Işık gerçek. Sevgi gerçek. Aşk gerçek. Yegane öğreti gerçekliği yaşayabilmek. Cesurca. Yaşam sonsuz ve büyük. Sihir gerçek.
Çölden dönerken her tarafım kumla doluydu, her hücrem kuma bulaşmıştı. Çok pistim. Ama bütün bunlar beni bu gezegene, bu hayata tüm varlığımla bağlı hissettirdi. Bunu satın alamayız. Aynı kandan olmayan kardeşlerim ve onlarda bulduğum sonsuz koşulsuz sevgi gibi.
Bir şeylerin daha da derinine gitmeye çalışacağım. Kaybolabilirim, hic geri dönemeyebilirim veya arınmış bir yolcu olarak dönerim. Aslında pek de bir önemi yok.
Ben bir çiçeğin kokusunda kainatı ararken, Olafur Arnalds Izlanda’da çalıyor.

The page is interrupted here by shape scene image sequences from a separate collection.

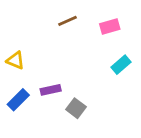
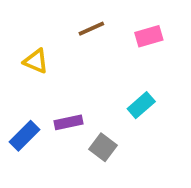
yellow triangle: (15, 60) -> (36, 61), moved
cyan rectangle: (121, 65) -> (141, 105), moved

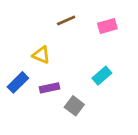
yellow triangle: (36, 61) -> (41, 55), moved
blue rectangle: (24, 136) -> (18, 82), moved

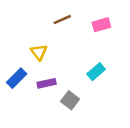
yellow triangle: (41, 55) -> (39, 52), turned 30

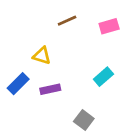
yellow triangle: (39, 52) -> (42, 56), turned -36
gray square: (70, 100) -> (84, 120), moved

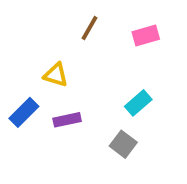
brown line: (67, 21) -> (90, 28), turned -36
gray square: (84, 120) -> (123, 144), moved

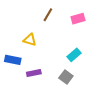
blue rectangle: (24, 112) -> (13, 60), turned 56
purple rectangle: (67, 120) -> (34, 73), moved

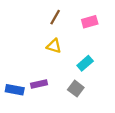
yellow triangle: (30, 40) -> (54, 46), moved
blue rectangle: (13, 60) -> (15, 90), moved

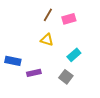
pink rectangle: (90, 22) -> (69, 19), moved
blue rectangle: (15, 90) -> (13, 61), moved

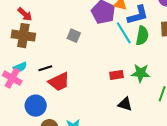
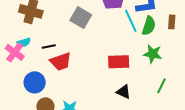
gray square: (74, 36) -> (81, 18), size x1.5
green star: (141, 73) -> (153, 54), moved
red rectangle: (117, 75) -> (119, 62), size x1.5

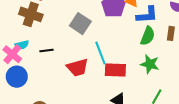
cyan line: (131, 21) -> (100, 53), moved
red trapezoid: (61, 62) -> (77, 68), moved
blue circle: (35, 82) -> (17, 77), moved

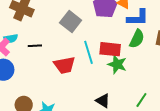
green star: (150, 64) -> (117, 64), moved
red rectangle: (115, 70) -> (110, 49), moved

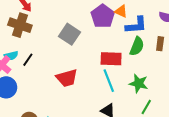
black line: (35, 46) -> (28, 60), moved, turned -48
cyan line: (89, 52) -> (109, 81), moved
green star: (117, 64) -> (139, 83), moved

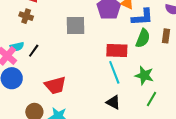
brown cross: (20, 25) -> (26, 16), size x0.6
gray square: (70, 34) -> (76, 26), turned -35
red trapezoid: (67, 78) -> (55, 85), moved

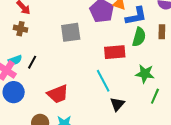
cyan line: (114, 72) -> (103, 81), moved
black triangle: (113, 102) -> (117, 104), turned 49

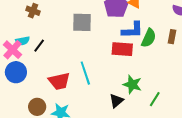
blue L-shape: (136, 16) -> (132, 30), moved
green star: (145, 74) -> (132, 84), moved
cyan line: (103, 81) -> (85, 73), moved

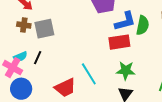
gray square: (82, 22) -> (44, 29), moved
green star: (132, 84) -> (126, 71), moved

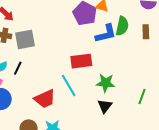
green semicircle: (143, 25) -> (122, 26), moved
red rectangle: (119, 42) -> (81, 61), moved

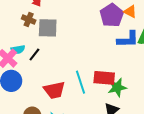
red rectangle: (81, 61) -> (104, 78), moved
green star: (106, 83) -> (117, 87), turned -30

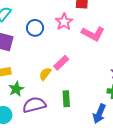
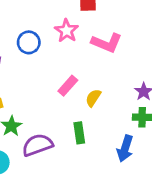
yellow semicircle: (45, 74) -> (93, 98), moved

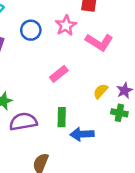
yellow semicircle: (93, 98) -> (101, 91), moved
blue arrow: (125, 148) -> (82, 134), moved, turned 60

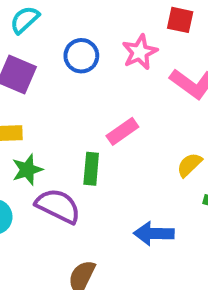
green rectangle: (62, 117) -> (91, 169), moved
purple semicircle: (23, 122) -> (58, 206), turned 32

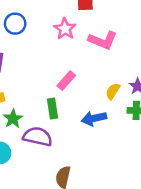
blue circle: (81, 56) -> (15, 24), moved
blue arrow: (154, 233) -> (94, 118), moved

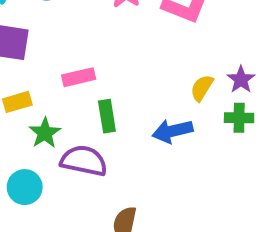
pink rectangle: (66, 81) -> (79, 77), moved, turned 36

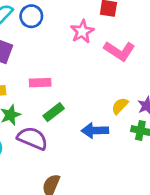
green rectangle: (107, 116) -> (54, 112), turned 50

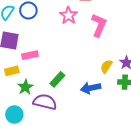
pink L-shape: (119, 51) -> (99, 25), turned -90
pink rectangle: (40, 83) -> (30, 55), moved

Her şey bir kitap kapağında sonlanıyor.
“Çok incelikler vardı dünyada.”
Tek bilmenizi istediğim, sizinle aynı gezegeni paylaşmaktan çok memnunum ve beni sevseniz de sevmeseniz de ben sizleri benim gezegen kardeşlerim olarak çok seviyorum. Büyük bir kalp asla yanılmaz. Biz bu büyük yeryüzü yolculuğunda, şarkılar söylemeye devam edeceğiz.